- _Problem description_: Please restate the records below verbatim, omitting every image they hold.

>>>

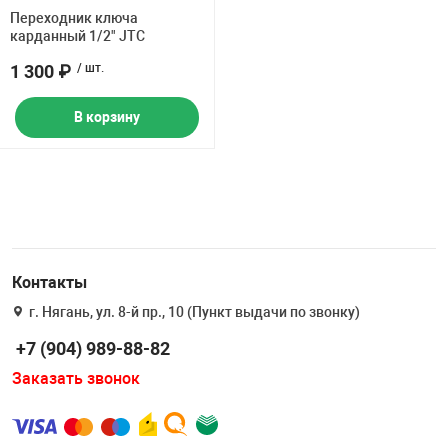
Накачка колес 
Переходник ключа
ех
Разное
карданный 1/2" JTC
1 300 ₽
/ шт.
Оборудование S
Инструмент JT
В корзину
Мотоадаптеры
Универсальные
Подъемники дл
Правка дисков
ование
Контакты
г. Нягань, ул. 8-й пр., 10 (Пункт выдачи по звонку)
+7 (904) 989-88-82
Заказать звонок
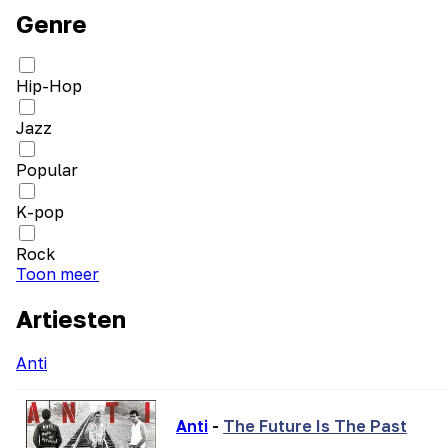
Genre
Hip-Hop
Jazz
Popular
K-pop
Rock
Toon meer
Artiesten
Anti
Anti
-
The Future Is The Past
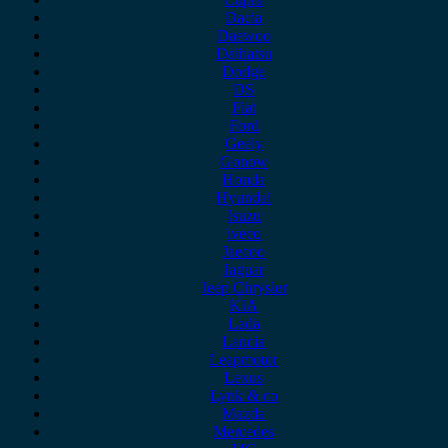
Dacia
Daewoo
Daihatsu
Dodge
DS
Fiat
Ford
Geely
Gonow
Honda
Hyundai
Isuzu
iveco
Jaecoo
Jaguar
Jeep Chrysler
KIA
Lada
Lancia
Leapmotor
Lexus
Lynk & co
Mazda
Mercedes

<<<

- _Written answer_:
Накачка колес 
Переходник ключа
ех
Разное
карданный 1/2" JTC
1 300 ₽
/ шт.
Оборудование S
Инструмент JT
В корзину
Мотоадаптеры
Универсальные
Подъемники дл
Правка дисков
ование
Контакты
г. Нягань, ул. 8-й пр., 10 (Пункт выдачи по звонку)
+7 (904) 989-88-82
Заказать звонок
Genre
Hip-Hop
Jazz
Popular
K-pop
Rock
Toon meer
Artiesten
Anti
Anti
-
The Future Is The Past
Dacia
Daewoo
Daihatsu
Dodge
DS
Fiat
Ford
Geely
Gonow
Honda
Hyundai
Isuzu
iveco
Jaecoo
Jaguar
Jeep Chrysler
KIA
Lada
Lancia
Leapmotor
Lexus
Lynk & co
Mazda
Mercedes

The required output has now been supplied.